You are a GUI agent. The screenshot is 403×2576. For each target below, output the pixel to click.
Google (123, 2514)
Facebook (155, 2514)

============

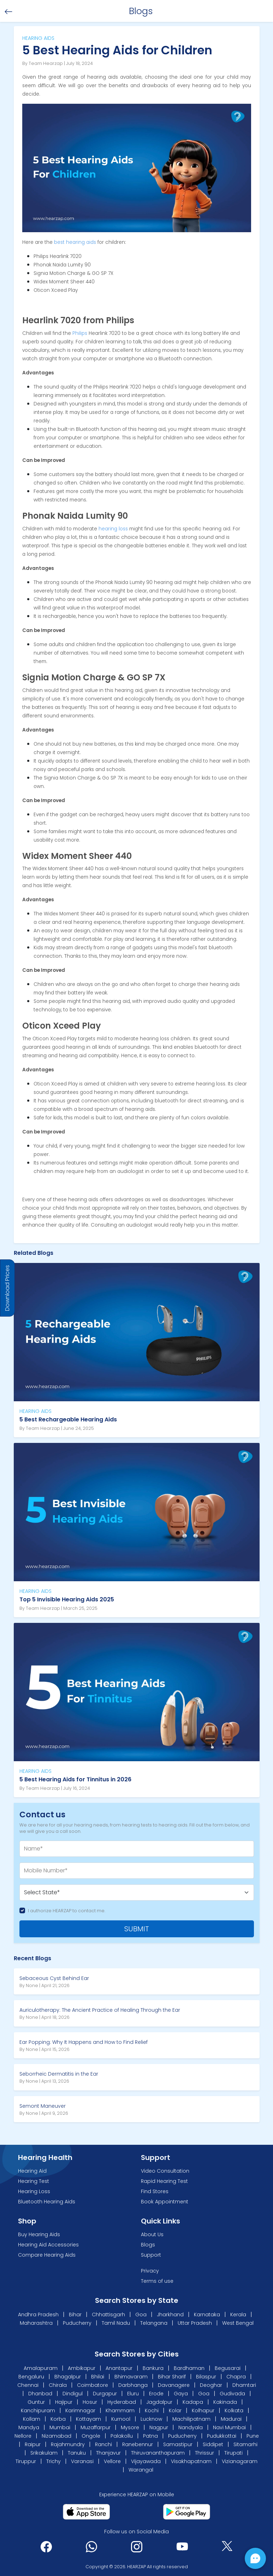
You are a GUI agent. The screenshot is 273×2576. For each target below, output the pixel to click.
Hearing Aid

============

→ **EXERCISE**: Copy out the range of lines above starting at the line with "You are a GUI agent. The screenshot is 273×2576." and ending at the line with "Hearing Aid", exactly and including both.

→ **ANSWER SPACE**:
You are a GUI agent. The screenshot is 273×2576. For each target below, output the pixel to click.
Hearing Aid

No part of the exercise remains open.